The queue begins well before the restaurant opens at 11:30 a.m. and the restaurant is tucked a little way below one of Shinjuku’s many skyscrapers. So, again, be prepared to wait, but the unbelievable price and incredible flavors of Nakajima are well worth it. Nakajima’s kaiseki dinner menu, however, costs over 10,000 yen per head, so beware.
Our final affordable Michelin-starred restaurant in Tokyo is Sasuga, a high-class soba restaurant located in Ginza. Their signature dish is a juwari 100% buckwheat noodle, a type of soba made from purely made from buckwheat flour and water. This extra high quality, ultra fine soba is hand rolled and cut with precision, to be served in a number of dishes. 1,000 yen will get you a bowl of this exquisite soba, ranging from kakesoba (soba in a bowl of hot soup) to zaru soba (where the noodles are served cold with a separate soup to dip them in).
For about 500 yen extra, you can upgrade to a slightly fancier topping such as the kamonegi soba, which features duck and green onions, but with that posh Ginza-esque twist. So simple yet refined, this high-end soba is appropriately located just five minutes away from the glitzy and glamorous Ginza Station. The atmosphere is friendly (and non-smoking) and you can have an excellent glass wine to go with your succulent soba noodles, at an extremely affordable price.

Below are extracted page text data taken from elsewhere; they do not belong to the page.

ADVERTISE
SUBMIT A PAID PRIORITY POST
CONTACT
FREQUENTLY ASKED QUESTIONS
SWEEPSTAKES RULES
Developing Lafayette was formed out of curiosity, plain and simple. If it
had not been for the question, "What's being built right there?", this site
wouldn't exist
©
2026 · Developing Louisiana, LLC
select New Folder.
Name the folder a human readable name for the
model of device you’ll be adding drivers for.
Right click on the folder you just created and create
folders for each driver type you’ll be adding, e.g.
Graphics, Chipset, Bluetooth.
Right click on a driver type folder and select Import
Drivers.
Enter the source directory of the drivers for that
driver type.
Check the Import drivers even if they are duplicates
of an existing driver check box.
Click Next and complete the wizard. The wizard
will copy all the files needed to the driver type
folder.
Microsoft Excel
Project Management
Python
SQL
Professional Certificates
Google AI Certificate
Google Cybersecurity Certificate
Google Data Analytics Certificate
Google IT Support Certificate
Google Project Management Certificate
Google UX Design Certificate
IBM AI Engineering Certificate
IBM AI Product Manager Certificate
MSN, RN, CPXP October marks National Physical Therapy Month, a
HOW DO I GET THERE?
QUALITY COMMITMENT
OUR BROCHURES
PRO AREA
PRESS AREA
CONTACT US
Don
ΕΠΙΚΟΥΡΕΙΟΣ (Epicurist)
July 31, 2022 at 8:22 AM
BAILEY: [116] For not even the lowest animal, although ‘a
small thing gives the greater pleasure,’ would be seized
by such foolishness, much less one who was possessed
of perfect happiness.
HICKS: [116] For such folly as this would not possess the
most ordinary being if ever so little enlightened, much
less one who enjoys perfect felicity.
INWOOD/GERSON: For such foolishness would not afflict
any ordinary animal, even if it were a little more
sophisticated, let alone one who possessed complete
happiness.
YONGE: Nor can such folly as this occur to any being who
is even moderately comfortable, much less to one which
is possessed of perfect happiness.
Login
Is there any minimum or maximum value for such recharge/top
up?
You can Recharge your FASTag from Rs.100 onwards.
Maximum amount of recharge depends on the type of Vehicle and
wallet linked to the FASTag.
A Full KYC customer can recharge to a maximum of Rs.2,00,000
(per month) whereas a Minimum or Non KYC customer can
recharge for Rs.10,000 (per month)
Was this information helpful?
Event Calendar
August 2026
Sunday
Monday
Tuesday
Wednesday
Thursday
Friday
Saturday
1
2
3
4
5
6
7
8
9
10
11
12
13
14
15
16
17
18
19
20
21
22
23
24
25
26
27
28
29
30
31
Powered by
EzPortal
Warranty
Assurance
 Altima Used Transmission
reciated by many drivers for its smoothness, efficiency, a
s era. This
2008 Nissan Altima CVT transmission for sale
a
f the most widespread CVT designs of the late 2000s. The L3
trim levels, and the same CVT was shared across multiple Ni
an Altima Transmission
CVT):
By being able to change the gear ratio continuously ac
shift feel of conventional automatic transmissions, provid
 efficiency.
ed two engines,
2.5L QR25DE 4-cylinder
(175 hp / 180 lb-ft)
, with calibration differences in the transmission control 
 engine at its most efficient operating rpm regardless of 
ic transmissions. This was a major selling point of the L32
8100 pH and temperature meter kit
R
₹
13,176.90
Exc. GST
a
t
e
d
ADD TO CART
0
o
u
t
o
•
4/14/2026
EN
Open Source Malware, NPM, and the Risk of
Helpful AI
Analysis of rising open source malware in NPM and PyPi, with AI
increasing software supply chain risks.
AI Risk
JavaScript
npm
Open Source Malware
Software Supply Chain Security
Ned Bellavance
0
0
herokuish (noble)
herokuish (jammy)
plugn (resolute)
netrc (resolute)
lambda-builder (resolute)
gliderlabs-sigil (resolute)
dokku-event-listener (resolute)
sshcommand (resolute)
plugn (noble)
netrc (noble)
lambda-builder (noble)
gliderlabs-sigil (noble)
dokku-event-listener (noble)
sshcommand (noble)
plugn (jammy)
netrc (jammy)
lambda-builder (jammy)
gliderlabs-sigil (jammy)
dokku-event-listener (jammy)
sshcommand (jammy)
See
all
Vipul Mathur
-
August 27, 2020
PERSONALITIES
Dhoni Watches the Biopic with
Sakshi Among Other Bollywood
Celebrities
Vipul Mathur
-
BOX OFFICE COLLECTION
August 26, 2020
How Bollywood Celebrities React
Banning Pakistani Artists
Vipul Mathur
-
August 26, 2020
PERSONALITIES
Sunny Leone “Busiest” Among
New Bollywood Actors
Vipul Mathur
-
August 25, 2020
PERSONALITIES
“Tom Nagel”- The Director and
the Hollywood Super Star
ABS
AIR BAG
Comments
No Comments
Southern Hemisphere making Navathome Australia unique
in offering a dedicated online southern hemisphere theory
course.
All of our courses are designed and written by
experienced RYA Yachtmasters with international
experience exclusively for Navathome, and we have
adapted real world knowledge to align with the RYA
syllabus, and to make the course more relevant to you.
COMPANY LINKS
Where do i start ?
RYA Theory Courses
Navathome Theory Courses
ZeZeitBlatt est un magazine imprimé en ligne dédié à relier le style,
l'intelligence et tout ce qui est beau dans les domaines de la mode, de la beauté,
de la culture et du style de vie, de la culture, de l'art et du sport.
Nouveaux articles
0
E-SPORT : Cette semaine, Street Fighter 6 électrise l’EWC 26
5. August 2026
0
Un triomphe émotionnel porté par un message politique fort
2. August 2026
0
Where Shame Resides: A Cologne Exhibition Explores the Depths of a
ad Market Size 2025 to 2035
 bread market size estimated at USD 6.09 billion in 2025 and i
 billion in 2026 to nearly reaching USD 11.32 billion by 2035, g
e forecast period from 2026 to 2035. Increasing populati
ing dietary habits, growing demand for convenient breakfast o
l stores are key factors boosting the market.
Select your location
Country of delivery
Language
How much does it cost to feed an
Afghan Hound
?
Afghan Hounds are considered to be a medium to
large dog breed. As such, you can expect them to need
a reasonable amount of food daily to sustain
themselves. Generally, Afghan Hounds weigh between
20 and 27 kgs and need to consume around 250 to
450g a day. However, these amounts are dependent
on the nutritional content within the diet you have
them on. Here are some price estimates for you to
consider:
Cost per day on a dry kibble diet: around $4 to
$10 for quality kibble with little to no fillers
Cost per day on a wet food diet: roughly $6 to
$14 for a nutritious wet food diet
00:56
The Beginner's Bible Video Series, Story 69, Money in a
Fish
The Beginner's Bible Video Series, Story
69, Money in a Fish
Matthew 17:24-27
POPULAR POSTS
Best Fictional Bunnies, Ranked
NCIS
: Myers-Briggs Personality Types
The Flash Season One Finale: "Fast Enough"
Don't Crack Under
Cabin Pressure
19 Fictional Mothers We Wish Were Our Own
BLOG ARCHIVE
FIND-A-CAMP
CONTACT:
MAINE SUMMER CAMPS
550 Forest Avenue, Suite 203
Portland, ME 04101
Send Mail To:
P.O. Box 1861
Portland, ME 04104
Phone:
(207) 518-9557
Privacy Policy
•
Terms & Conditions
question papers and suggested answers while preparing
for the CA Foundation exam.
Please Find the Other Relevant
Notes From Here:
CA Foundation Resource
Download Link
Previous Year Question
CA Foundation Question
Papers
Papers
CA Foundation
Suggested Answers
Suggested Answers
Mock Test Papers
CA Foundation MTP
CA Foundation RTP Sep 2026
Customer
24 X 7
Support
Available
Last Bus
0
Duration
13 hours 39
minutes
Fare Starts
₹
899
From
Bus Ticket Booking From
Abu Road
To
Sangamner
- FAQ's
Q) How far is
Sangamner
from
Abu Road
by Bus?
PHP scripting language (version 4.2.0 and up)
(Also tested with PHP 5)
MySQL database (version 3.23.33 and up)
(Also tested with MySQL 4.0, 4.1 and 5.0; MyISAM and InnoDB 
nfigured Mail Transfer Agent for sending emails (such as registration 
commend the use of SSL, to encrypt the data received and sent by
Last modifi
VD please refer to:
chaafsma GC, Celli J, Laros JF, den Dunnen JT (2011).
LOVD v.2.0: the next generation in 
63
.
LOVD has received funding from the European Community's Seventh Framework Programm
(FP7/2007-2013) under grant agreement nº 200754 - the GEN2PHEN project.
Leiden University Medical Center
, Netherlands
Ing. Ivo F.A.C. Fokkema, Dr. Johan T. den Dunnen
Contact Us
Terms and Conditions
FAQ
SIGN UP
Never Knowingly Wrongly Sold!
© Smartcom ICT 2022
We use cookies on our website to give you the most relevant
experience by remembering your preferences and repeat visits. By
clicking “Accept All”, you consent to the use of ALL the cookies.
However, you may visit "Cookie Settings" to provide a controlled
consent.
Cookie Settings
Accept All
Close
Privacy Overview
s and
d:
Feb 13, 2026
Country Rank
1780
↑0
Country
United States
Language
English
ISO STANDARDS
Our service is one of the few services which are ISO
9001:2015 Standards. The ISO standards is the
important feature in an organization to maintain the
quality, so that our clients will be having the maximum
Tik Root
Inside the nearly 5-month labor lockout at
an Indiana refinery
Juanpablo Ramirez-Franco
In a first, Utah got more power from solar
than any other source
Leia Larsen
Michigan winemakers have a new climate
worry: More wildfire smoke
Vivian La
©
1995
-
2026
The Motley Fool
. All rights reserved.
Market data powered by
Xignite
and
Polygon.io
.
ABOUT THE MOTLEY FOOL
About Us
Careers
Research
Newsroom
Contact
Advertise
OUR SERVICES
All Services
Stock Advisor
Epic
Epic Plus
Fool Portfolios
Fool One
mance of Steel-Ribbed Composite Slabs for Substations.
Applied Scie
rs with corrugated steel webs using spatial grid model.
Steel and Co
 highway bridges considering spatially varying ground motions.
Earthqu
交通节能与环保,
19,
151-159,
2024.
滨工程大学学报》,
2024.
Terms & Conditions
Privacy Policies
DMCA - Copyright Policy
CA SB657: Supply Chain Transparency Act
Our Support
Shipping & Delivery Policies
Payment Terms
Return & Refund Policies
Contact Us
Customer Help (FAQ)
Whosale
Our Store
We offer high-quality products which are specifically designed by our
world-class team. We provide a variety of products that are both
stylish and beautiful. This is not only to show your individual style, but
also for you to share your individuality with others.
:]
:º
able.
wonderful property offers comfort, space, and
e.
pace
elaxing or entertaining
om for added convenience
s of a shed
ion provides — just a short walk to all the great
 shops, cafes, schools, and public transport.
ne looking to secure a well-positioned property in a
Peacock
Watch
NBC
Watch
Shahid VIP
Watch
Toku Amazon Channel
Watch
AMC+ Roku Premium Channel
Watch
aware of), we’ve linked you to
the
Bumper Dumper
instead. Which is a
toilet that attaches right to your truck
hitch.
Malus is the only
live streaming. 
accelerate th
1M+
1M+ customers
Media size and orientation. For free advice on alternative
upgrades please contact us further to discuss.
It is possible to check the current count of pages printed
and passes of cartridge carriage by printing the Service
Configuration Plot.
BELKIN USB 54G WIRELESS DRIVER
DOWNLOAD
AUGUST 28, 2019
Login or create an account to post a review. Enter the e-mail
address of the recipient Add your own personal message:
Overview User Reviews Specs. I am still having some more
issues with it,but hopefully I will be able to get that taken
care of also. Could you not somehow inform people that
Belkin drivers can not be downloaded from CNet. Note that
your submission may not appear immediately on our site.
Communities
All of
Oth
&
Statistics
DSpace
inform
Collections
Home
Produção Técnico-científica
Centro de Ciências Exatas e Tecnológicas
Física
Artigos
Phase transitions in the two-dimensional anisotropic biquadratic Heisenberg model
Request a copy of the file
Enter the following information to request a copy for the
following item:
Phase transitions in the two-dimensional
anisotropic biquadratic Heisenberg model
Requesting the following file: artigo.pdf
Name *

Not only does Japan offer some of the world’s most interesting and unusual cuisines, but you can also try some high-class Japanese foods on a budget at these affordable Michelin-starred restaurants in Tokyo. Tokyo also has almost as many Bib Gourmand commendations as Michelin restaurants, which is an honorable tip-of-the-hat to restaurants that make moderately-priced food at an exceptional standard. You can try these out too for an exquisite meal that also won’t break the bank, or try some multi-Michelin-starred restaurants in Tokyo at a pretty reasonable cost (we are talking say, a hundred dollars or so per head, as opposed to a few hundred as you’d find in other cities). Regardless, Michelin-starred restaurants in Tokyo are much more accessible than you might think, that is, if you're willing to hop on the waitlist.